### [WORK REQUEST]
Check each line of the material. Copy those containing "viewBox".

##########

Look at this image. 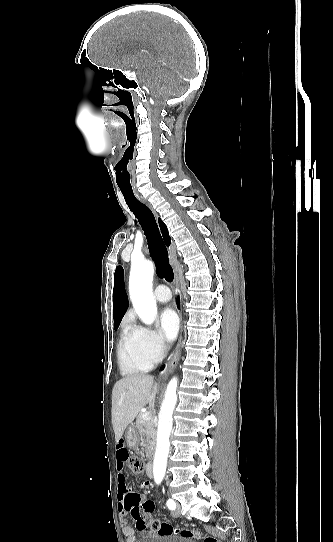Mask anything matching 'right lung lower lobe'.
I'll return each mask as SVG.
<instances>
[{
  "instance_id": "obj_1",
  "label": "right lung lower lobe",
  "mask_w": 333,
  "mask_h": 542,
  "mask_svg": "<svg viewBox=\"0 0 333 542\" xmlns=\"http://www.w3.org/2000/svg\"><path fill=\"white\" fill-rule=\"evenodd\" d=\"M177 304H178V307H179V304H180V303H179V299H177ZM163 368H164V366L162 367V369H163Z\"/></svg>"
}]
</instances>
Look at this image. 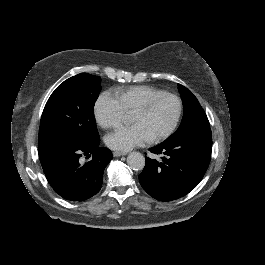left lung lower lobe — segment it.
Returning <instances> with one entry per match:
<instances>
[{
	"instance_id": "left-lung-lower-lobe-1",
	"label": "left lung lower lobe",
	"mask_w": 265,
	"mask_h": 265,
	"mask_svg": "<svg viewBox=\"0 0 265 265\" xmlns=\"http://www.w3.org/2000/svg\"><path fill=\"white\" fill-rule=\"evenodd\" d=\"M149 150L165 157L159 162L146 157V165L139 175L141 186L159 201L178 199L197 186L208 168L212 151L211 129L165 140Z\"/></svg>"
}]
</instances>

##########

### [SOLVED PROBLEM]
  "mask_svg": "<svg viewBox=\"0 0 333 542\" xmlns=\"http://www.w3.org/2000/svg\"><path fill=\"white\" fill-rule=\"evenodd\" d=\"M177 304H178V307H179V304H180V303H179V299H177ZM163 368H164V366L162 367V369H163Z\"/></svg>"
	"mask_svg": "<svg viewBox=\"0 0 265 265\" xmlns=\"http://www.w3.org/2000/svg\"><path fill=\"white\" fill-rule=\"evenodd\" d=\"M149 150L165 157L159 162L146 157V165L139 175L141 186L159 201L178 199L197 186L208 168L212 151L211 129L165 140Z\"/></svg>"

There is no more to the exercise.